Poco después de eso me hice regular y eso me supuso un horario de 8 horas por noche, que era bastante diferente a 12, y además vacaciones con paga. De las 150 o 200 que habíamos entrado, sólo quedábamos dos.
Entonces conocí en la estafeta a David Janko. Era un joven blanco de veintipocos años. Cometí el error de mencionarle algo sobre música clásica. Yo solía refugiarme en la música clásica porque era la única casa que podía escuchar mientras bebía cerveza en la cama por la mañana temprano. Si la escuchas mañana tras mañana te haces capaz de recordar cosas. Y cuando Joyce se divorció de mí, yo me había guardado por error dos volúmenes de Las vidas de los compositores clásicos y modernos en una de mis maletas. La mayoría de las vidas de estos hombres habían sido tan tortuosas y sufridas que yo disfrutaba leyendo sobre ellas, pensando, bueno, yo también estoy en el infierno y ni siquiera puedo escribir música.
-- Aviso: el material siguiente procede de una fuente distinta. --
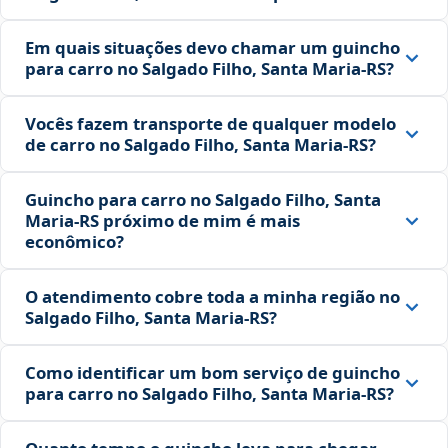
Em quais situações devo chamar um guincho
para carro no Salgado Filho, Santa Maria‑RS?
Vocês fazem transporte de qualquer modelo
de carro no Salgado Filho, Santa Maria‑RS?
Guincho para carro no Salgado Filho, Santa
Maria‑RS próximo de mim é mais
econômico?
O atendimento cobre toda a minha região no
Salgado Filho, Santa Maria‑RS?
Como identificar um bom serviço de guincho
para carro no Salgado Filho, Santa Maria‑RS?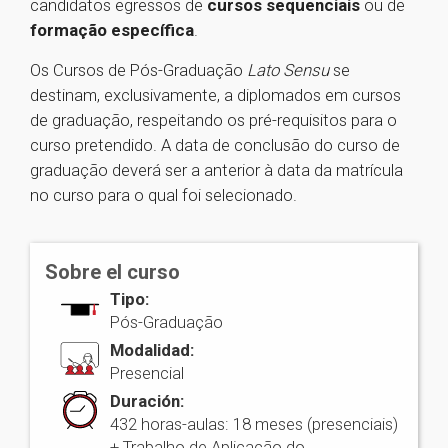
candidatos egressos de
cursos sequenciais
ou de
formação específica
.
Os Cursos de Pós-Graduação
Lato Sensu
se
destinam, exclusivamente, a diplomados em cursos
de graduação, respeitando os pré-requisitos para o
curso pretendido. A data de conclusão do curso de
graduação deverá ser a anterior à data da matrícula
no curso para o qual foi selecionado.
Sobre el curso
Tipo:
Pós-Graduação
Modalidad:
Presencial
Duración:
432 horas-aulas: 18 meses (presenciais)
+ Trabalho de Aplicação do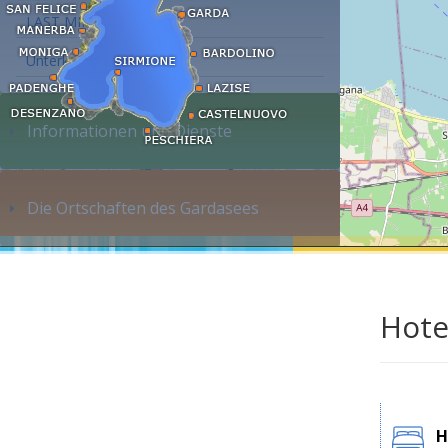
LAST MINUTE
Unterkunft suchen...
Informationen und Dienste
Die Ortschaften des Gardasees
Hote
H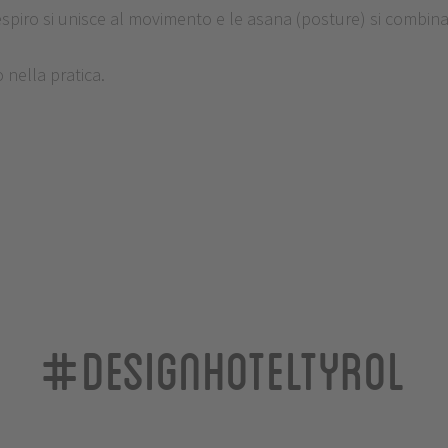
l respiro si unisce al movimento e le asana (posture) si combina
 nella pratica.
#designhoteltyrol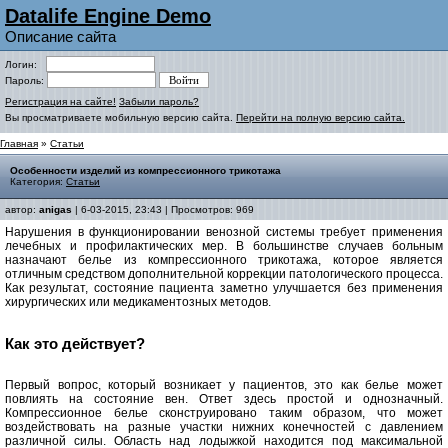
Datalife Engine Demo
Описание сайта
Логин:
Пароль:
Регистрация на сайте!
Забыли пароль?
Вы просматриваете мобильную версию сайта.
Перейти на полную версию сайта.
Главная
»
Статьи
Особенности изделий из компрессионного трикотажа
Категория:
Статьи
автор:
anigas
| 6-03-2015, 23:43 | Просмотров: 969
Нарушения в функционировании венозной системы требует применения
лечебных и профилактических мер. В большинстве случаев больным
назначают белье из компрессионного трикотажа, которое является
отличным средством дополнительной коррекции патологического процесса.
Как результат, состояние пациента заметно улучшается без применения
хирургических или медикаментозных методов.
Как это действует?
Первый вопрос, который возникает у пациентов, это как белье может
повлиять на состояние вен. Ответ здесь простой и однозначный.
Компрессионное белье сконструировано таким образом, что может
воздействовать на разные участки нижних конечностей с давлением
различной силы. Область над лодыжкой находится под максимальной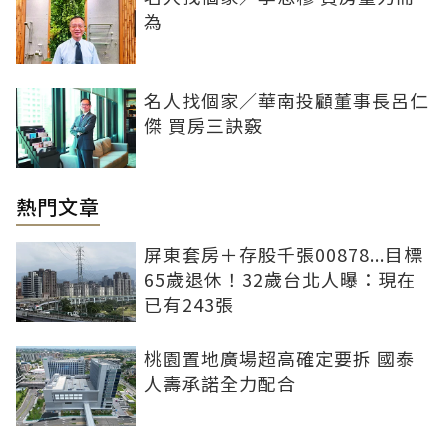
為
名人找個家／華南投顧董事長呂仁
傑 買房三訣竅
熱門文章
屏東套房＋存股千張00878...目標
65歲退休！32歲台北人曝：現在
已有243張
桃園置地廣場超高確定要拆 國泰
人壽承諾全力配合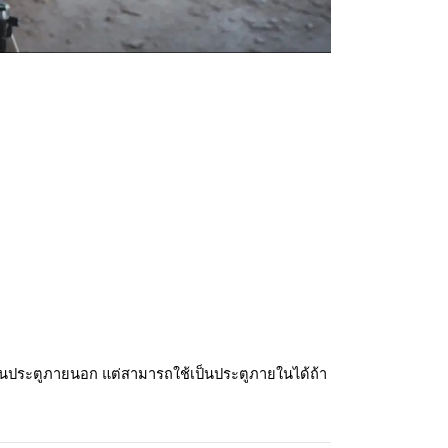
เป็นประตูภายนอก แต่สามารถใช้เป็นประตูภายในได้ถ้า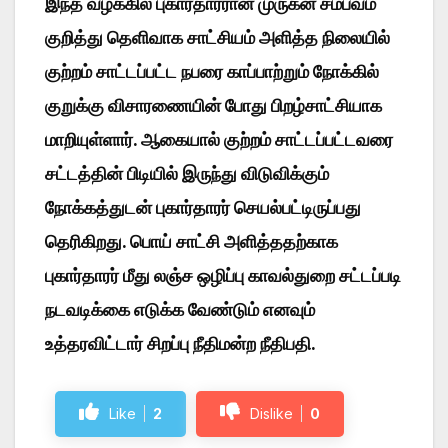
இந்த வழக்கில் புகார்தாரரான முருகன் சம்பவம்
குறித்து தெளிவாக சாட்சியம் அளித்த நிலையில்
குற்றம் சாட்டப்பட்ட நபரை காப்பாற்றும் நோக்கில்
குறுக்கு விசாரணையின் போது பிறழ்சாட்சியாக
மாறியுள்ளார். ஆகையால் குற்றம் சாட்டப்பட்டவரை
சட்டத்தின் பிடியில் இருந்து விடுவிக்கும்
நோக்கத்துடன் புகார்தாரர் செயல்பட்டிருப்பது
தெரிகிறது. பொய் சாட்சி அளித்ததற்காக
புகார்தாரர் மீது லஞ்ச ஒழிப்பு காவல்துறை சட்டப்படி
நடவடிக்கை எடுக்க வேண்டும் எனவும்
உத்தரவிட்டார் சிறப்பு நீதிமன்ற நீதிபதி.
Like
2
Dislike
0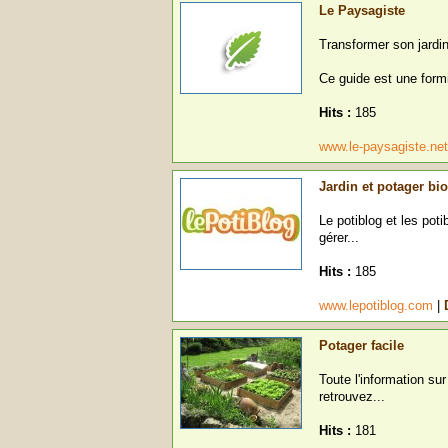
Le Paysagiste
Transformer son jardin
Ce guide est une formi
Hits :
185
www.le-paysagiste.ne
Jardin et potager bio
Le potiblog et les pot
gérer...
Hits :
185
www.lepotiblog.com
|
Potager facile
Toute l'information sur
retrouvez...
Hits :
181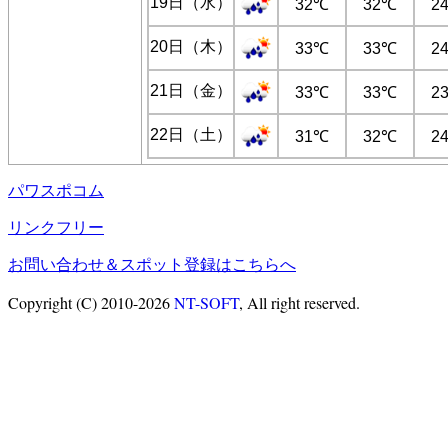
19日（水）
32℃
32℃
2
20日（木）
33℃
33℃
2
21日（金）
33℃
33℃
2
22日（土）
31℃
32℃
2
パワスポコム
リンクフリー
お問い合わせ＆スポット登録はこちらへ
Copyright (C) 2010-2026
NT-SOFT
, All right reserved.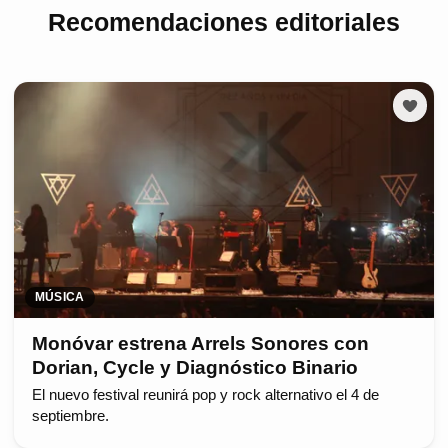
Recomendaciones editoriales
MÚSICA
Monóvar estrena Arrels Sonores con
Dorian, Cycle y Diagnóstico Binario
El nuevo festival reunirá pop y rock alternativo el 4 de
septiembre.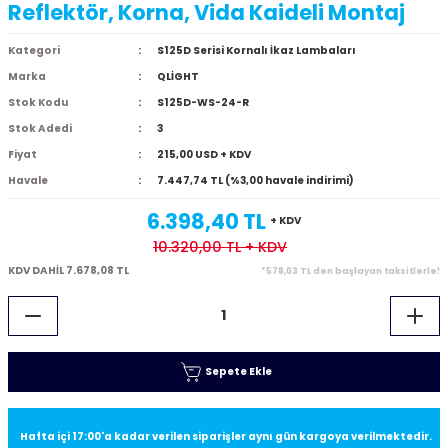
Reflektör, Korna, Vida Kaideli Montaj
Kategori
S125D Serisi Kornalı İkaz Lambaları
Marka
QLİGHT
Stok Kodu
S125D-WS-24-R
Stok Adedi
3
Fiyat
215,00 USD + KDV
Havale
7.447,74 TL (%3,00 havale indirimi)
6.398,40 TL
+ KDV
10.320,00 TL
+ KDV
KDV DAHİL 7.678,08 TL
*578,03 TL den başlayan taksitlerle!
Sepete Ekle
Hafta içi 17:00'a kadar verilen siparişler aynı gün kargoya verilmektedir.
Pero tuve que abrir la boca. Janko y otro tío estaban discutiendo y yo acabé con la discusión diciéndoles la fecha de nacimiento de Beethoven, cuándo había compuesto la Tercera Sinfonía y una idea generalizada (en tanto que confusa) sobre lo que los críticos opinaban de esta sinfonía.
Era demasiado para Janko. Inmediatamente me tomó equivocadamente por una persona instruida. Se sentaba en el taburete de al lado y empezaba a quejarse y a gimotear, noche tras noche, a cuál más larga, sobre la miseria que carcomía profundamente su atormentada alma. Tenía una voz terriblemente chillona y quería que todo el mundo le oyese. Yo distribuía las cartas y escuchaba, escuchaba, escuchaba, pensando: ¿Qué puedo hacer? ¿Cómo puedo conseguir que este hijo de puta chiflado se calle?
Me iba todas las noches a casa mareado y enfermo. Me estaba matando con el sonido de su voz.